PROVIDED RECORDS Start Marker

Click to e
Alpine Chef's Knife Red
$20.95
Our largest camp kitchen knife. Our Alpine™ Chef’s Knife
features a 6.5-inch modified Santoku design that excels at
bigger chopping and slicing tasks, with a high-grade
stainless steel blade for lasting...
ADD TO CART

PROVIDED RECORDS End Marker

Reproduce each record shown above without altering a single word.

Click to e
Alpine Chef's Knife Red
$20.95
Our largest camp kitchen knife. Our Alpine™ Chef’s Knife
features a 6.5-inch modified Santoku design that excels at
bigger chopping and slicing tasks, with a high-grade
stainless steel blade for lasting...
ADD TO CART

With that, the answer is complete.